No annotations are provided, so the description must carry the full burden. It states it simulates a long-press but does not disclose whether it triggers events, waits for UI responses, or has side effects. This lack of behavioral detail is a significant gap.

Agents need to know what a tool does to the world before calling it. Descriptions should go beyond structured annotations to explain consequences.

Conciseness5/5

Is the description appropriately sized, front-loaded, and free of redundancy?

The description is a single, concise sentence followed by a brief usage hint. Every word serves a purpose with no redundancy or fluff.

Shorter descriptions cost fewer tokens and are easier for agents to parse. Every sentence should earn its place.

Completeness2/5

Given the tool's complexity, does the description cover enough for an agent to succeed on first attempt?

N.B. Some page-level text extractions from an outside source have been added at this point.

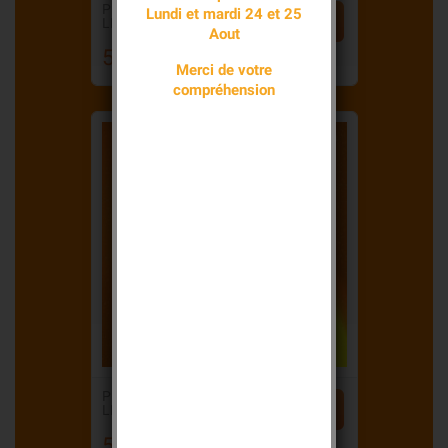
PILE ALCALINE
Lundi et mardi 24 et 25


LR03 AAA 1,5...
Aout
5,90 €
Prix
Merci de votre
compréhension
PILE ALCALINE


LR14 C 1,5 V...
5,90 €
Prix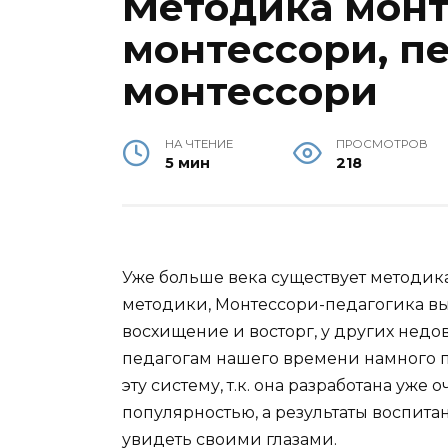
Методика монт
монтессори, п
монтессори
НА ЧТЕНИЕ
ПРОСМОТРОВ
5 мин
218
Уже больше века существует методик
методики, Монтессори-педагогика вы
восхищение и восторг, у других недо
педагогам нашего времени намного 
эту систему, т.к. она разработана уже 
популярностью, а результаты воспита
увидеть своими глазами.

No output schema exists, yet the description does not explain what the tool returns (e.g., success indicator, error handling, or any post-action behavior). For a tool in a complex automation suite, this omission leaves the agent unprepared for expected outcomes.

Complex tools with many parameters or behaviors need more documentation. Simple tools need less. This dimension scales expectations accordingly.

Parameters3/5

Does the description clarify parameter syntax, constraints, interactions, or defaults beyond what the schema provides?

Schema covers 100% of parameters with descriptions. The tool description adds minimal value beyond the schema, only reiterating that the target can be coordinates or an element. Baseline 3 is appropriate.

Input schemas describe structure but not intent. Descriptions should explain non-obvious parameter relationships and valid value ranges.

Purpose5/5

Does the description clearly state what the tool does and how it differs from similar tools?

The description clearly states the action ('simulate long-press'), the target ('at coordinates or on an element'), and the use case ('context menus or selection'), effectively distinguishing it from sibling tools like click_element or double_tap.

Agents choose between tools based on descriptions. A clear purpose with a specific verb and resource helps agents select the right tool.

Usage Guidelines3/5

Does the description explain when to use this tool, when not to, or what alternatives exist?

The description mentions the use case ('context menus or selection') but does not explicitly contrast with alternative tools or provide when-not-to-use guidance, leaving usage context implied rather than explicit.

Agents often have multiple tools that could apply. Explicit usage guidance like "use X instead of Y when Z" prevents misuse.